Jonah Week 5: Caged Heat

Oh look, it’s the episode of Jonah where Chris Lilley reuses all the “Gran” stuff from Angry Boys rather than reusing the “Jonah” stuff from Summer Heights High. A few years ago Lilley opening an episode with two non-Lilley characters talking to camera for an extended period would have been hailed by us as a positive step in his comedy development, but Jonah from Tonga is so repetitive and stale it just doesn’t matter anymore.

If putting Jonah in juvie initially seemed like an opportunity to do something – anything – new with this series, those hopes were rapidly dashed as once again we got even more of Jonah slinging out crap insults, impressing little kids with his “swagger”, making up new ways to insult the other inmates, pissing off his father and, of course, hilarious comedy racism (this weeks insult de jour: “Abos”). Oh, and practicing his “dance moves”. Yeah, that never gets old.

“What did the dick say to the shit? Why haven’t you got balls.” Remember how this stuff seemed kind of funny back in episode one? Lesser comedians would have established Jonah’s fondness for shit “jokes” in the first ten minutes and then only occasionally referenced it later on, aware that this kind of thing becomes less funny the more the audience hears it. But not Lilley: he understands that doing the same thing over and over and over and over again is, uh, well, something that he does. A lot.

And then there’s all the “heart-warming” stuff about Jonah the troubled teen. Here’s a tip for all those confused Australian television reviewers out there: if something’s not even trying to be funny, what is it doing in a comedy? If you really seriously think that Jonah works best as a dramatic portrait of a troubled Islander youth, then why is noted middle-aged white man Chris Lilley playing Jonah?

Way, way back in We Can Be Heroes, one of the jokes – often the only joke – was that it was the same man playing all these different characters. Now there’s not even that. Just a bunch of serious dramatic moments that wouldn’t pass muster in the Neighbours writers-room involving Jonah confronting his own failures and insecurities stemming from the death of his mother.

Get the fuck out of here. We wouldn’t call this stuff “blackface”, but if there are serious stories about Islander youth to be told Chris Lilley is not the one to star in them. There’s a license you get doing comedy that you just don’t get if you want to tell a story straight, and while pretty much anyone with their head screwed on properly would give a comedy series some wriggle room when it comes to playing a scene seriously, pretty much the second half of every Jonah from Tonga episode to date has been nothing but Lilley going for all-out drama. It’s not the kind of thing that makes the comedy funnier by contrast; it’s the kind of thing that makes you realise you’re not watching a comedy at all.

If the show itself wasn’t so dull – as a comedy it’s not funny; as a drama it’s a great comedy – it’d be worth watching just to try and figure out what the hell Lilley was thinking. It’s just an extended vanity project at this stage, the work of someone who spends his nights staring at himself in the mirror and muttering “I AM a serious actor!” Even though he’s a forty year old white man who wants to pretend to be a fifteen year old kid from Tonga.

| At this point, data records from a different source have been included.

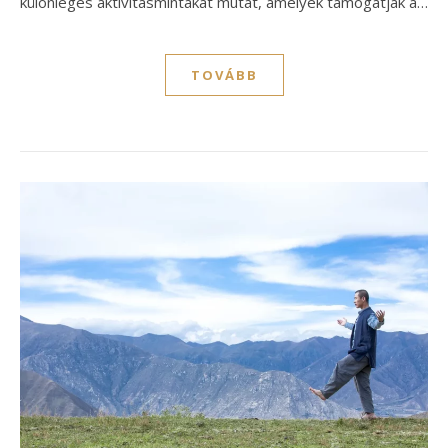
különleges aktivitásmintákat mutat, amelyek támogatják a…
TOVÁBB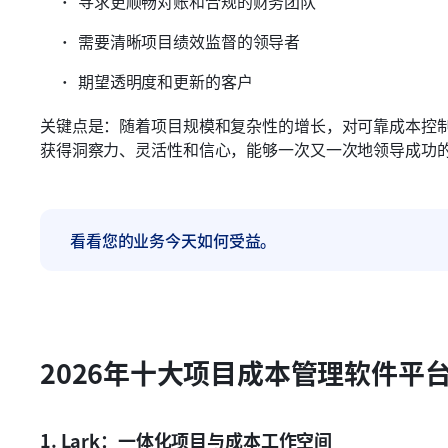
寻求更顺畅对账和合规的财务团队
需要清晰项目绩效监督的领导者
期望透明度和更新的客户
关键点是：随着项目规模和复杂性的增长，对可靠成本控
获得洞察力、灵活性和信心，能够一次又一次地领导成功
看看您的业务今天如何受益。
2026年十大项目成本管理软件平
1. Lark：一体化项目与成本工作空间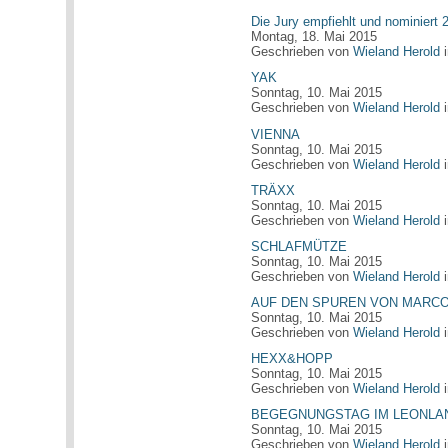
Die Jury empfiehlt und nominiert 
Montag, 18. Mai 2015
Geschrieben von
Wieland Herold
YAK
Sonntag, 10. Mai 2015
Geschrieben von
Wieland Herold
VIENNA
Sonntag, 10. Mai 2015
Geschrieben von
Wieland Herold
TRÄXX
Sonntag, 10. Mai 2015
Geschrieben von
Wieland Herold
SCHLAFMÜTZE
Sonntag, 10. Mai 2015
Geschrieben von
Wieland Herold
AUF DEN SPUREN VON MARC
Sonntag, 10. Mai 2015
Geschrieben von
Wieland Herold
HEXX&HOPP
Sonntag, 10. Mai 2015
Geschrieben von
Wieland Herold
BEGEGNUNGSTAG IM LEONLA
Sonntag, 10. Mai 2015
Geschrieben von
Wieland Herold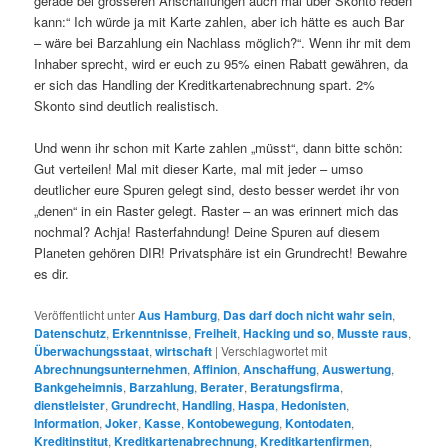
gerade bei grösseren Anschaffungen auch mal über Skonto reden
kann:“ Ich würde ja mit Karte zahlen, aber ich hätte es auch Bar
– wäre bei Barzahlung ein Nachlass möglich?“. Wenn ihr mit dem
Inhaber sprecht, wird er euch zu 95% einen Rabatt gewähren, da
er sich das Handling der Kreditkartenabrechnung spart. 2%
Skonto sind deutlich realistisch.
Und wenn ihr schon mit Karte zahlen „müsst“, dann bitte schön:
Gut verteilen! Mal mit dieser Karte, mal mit jeder – umso
deutlicher eure Spuren gelegt sind, desto besser werdet ihr von
„denen“ in ein Raster gelegt. Raster – an was erinnert mich das
nochmal? Achja! Rasterfahndung! Deine Spuren auf diesem
Planeten gehören DIR! Privatsphäre ist ein Grundrecht! Bewahre
es dir.
Veröffentlicht unter
Aus Hamburg
,
Das darf doch nicht wahr sein
,
Datenschutz
,
Erkenntnisse
,
Freiheit
,
Hacking und so
,
Musste raus
,
Überwachungsstaat
,
wirtschaft
|
Verschlagwortet mit
Abrechnungsunternehmen
,
Affinion
,
Anschaffung
,
Auswertung
,
Bankgeheimnis
,
Barzahlung
,
Berater
,
Beratungsfirma
,
dienstleister
,
Grundrecht
,
Handling
,
Haspa
,
Hedonisten
,
Information
,
Joker
,
Kasse
,
Kontobewegung
,
Kontodaten
,
Kreditinstitut
,
Kreditkartenabrechnung
,
Kreditkartenfirmen
,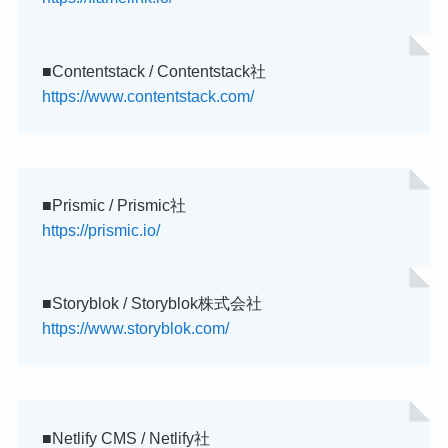
■Contentstack / Contentstack社
https://www.contentstack.com/
■Prismic / Prismic社
https://prismic.io/
■Storyblok / Storyblok株式会社
https://www.storyblok.com/
■Netlify CMS / Netlify社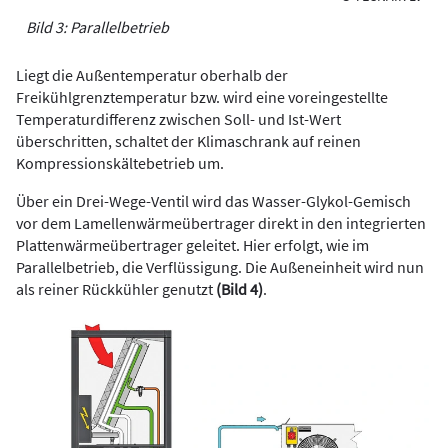
Bild 3: Parallelbetrieb
Liegt die Außentemperatur oberhalb der
Freikühlgrenztemperatur bzw. wird eine voreingestellte
Temperaturdifferenz zwischen Soll- und Ist-Wert
überschritten, schaltet der Klimaschrank auf reinen
Kompressionskältebetrieb um.
Über ein Drei-Wege-Ventil wird das Wasser-Glykol-Gemisch
vor dem Lamellenwärmeübertrager direkt in den integrierten
Plattenwärmeübertrager geleitet. Hier erfolgt, wie im
Parallelbetrieb, die Verflüssigung. Die Außeneinheit wird nun
als reiner Rückkühler genutzt
(Bild 4)
.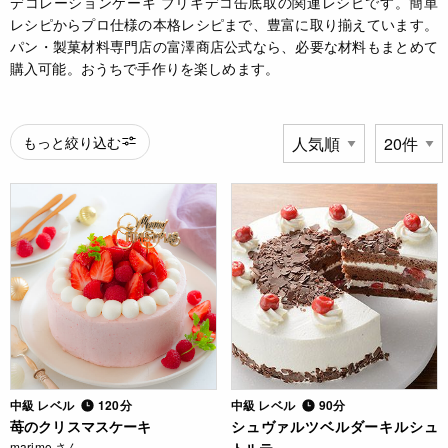
デコレーションケーキ ブリキデコ缶底取の関連レシピです。簡単
レシピからプロ仕様の本格レシピまで、豊富に取り揃えています。
パン・製菓材料専門店の富澤商店公式なら、必要な材料もまとめて
購入可能。おうちで手作りを楽しめます。
もっと絞り込む
中級 レベル
120分
中級 レベル
90分
苺のクリスマスケーキ
シュヴァルツベルダーキルシュ
marimo さん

The ABC has made some strange scheduling decisions around Jonah from Tonga – there were those cinema Q&As that were mysteriously cancelled and the series DVD was released with two episodes yet to air – which all make sense once you realise that the idea of “Chris Lilley” is a lot more popular than what he’s currently creating. Out there in the media and in the minds of many of the general public “Chris Lilley” is still a hilarious comedian and satirist. It’s just that whenever they actually watch anything he’s made since 2007, they drift away, never to return.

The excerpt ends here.